Defensores da Torá escrita e da tradição oral, ganharam grande admiração popular por sua estrita obediência à Lei. Após a destruição de Jerusalém, fundaram o judaísmo rabínico.
Eles representavam uma facção leiga e democrática, que buscava aplicar a pureza ritual e os mandamentos divinos à vida cotidiana.
1. Principais características da seita:
- Leis Orais e Tradições: Valorizavam tanto os textos sagrados quanto as tradições transmitidas oralmente, adaptando a religião ao dia a dia do povo.

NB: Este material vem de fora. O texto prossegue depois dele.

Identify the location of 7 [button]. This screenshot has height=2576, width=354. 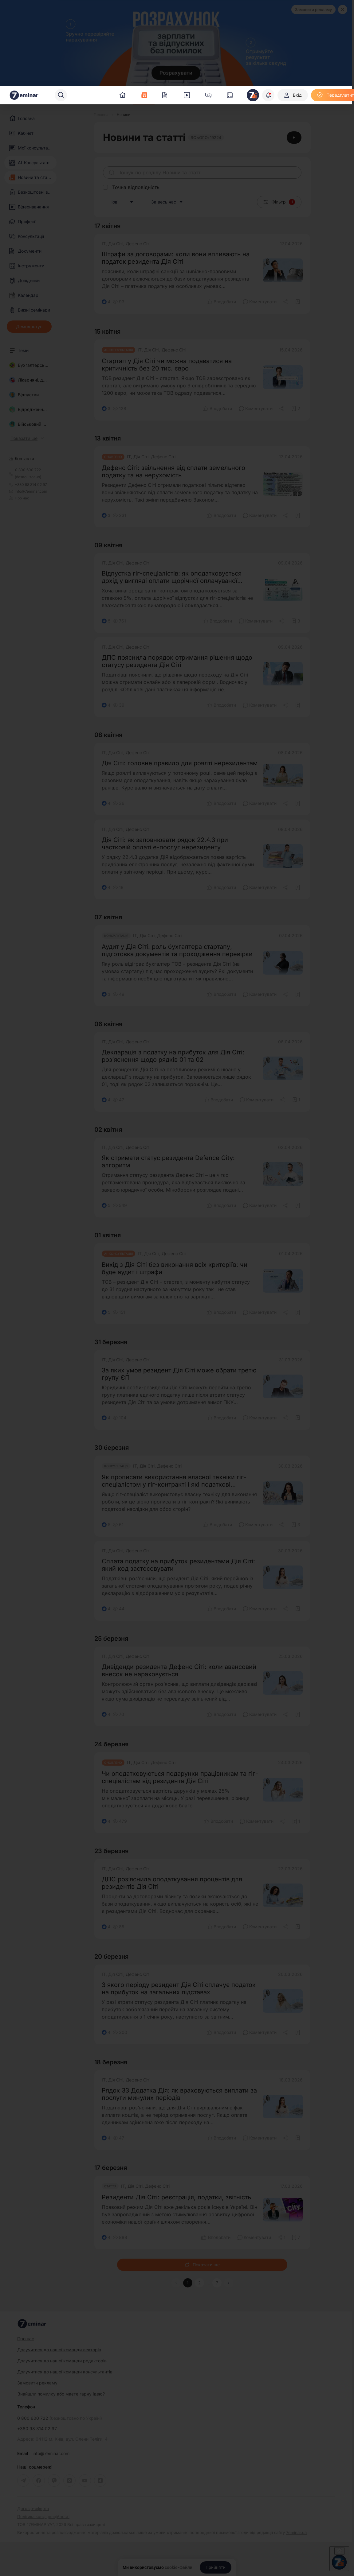 (217, 2282).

- Crenças Escatológicas: Acreditavam na ressurreição dos mortos, na vinda do Messias e na existência de anjos e espíritos.
- Grupos de Oposição: Divergiam profundamente dos saduceus, que representavam a elite aristocrática de Jerusalém, controlavam o Templo e rejeitavam a lei oral e a ressurreição.
2. Visão Histórica e Religião Atual:
No Novo Testamento, ficaram amplamente conhecidos pelas críticas severas de Jesus Cristo, que os repreendia frequentemente pela hipocrisia e pelo legalismo excessivo.
Apesar da conotação negativa que a palavra adquiriu no vocabulário popular, historicamente eles foram os únicos a sobreviver à destruição romana e moldaram toda a base do judaísmo moderno.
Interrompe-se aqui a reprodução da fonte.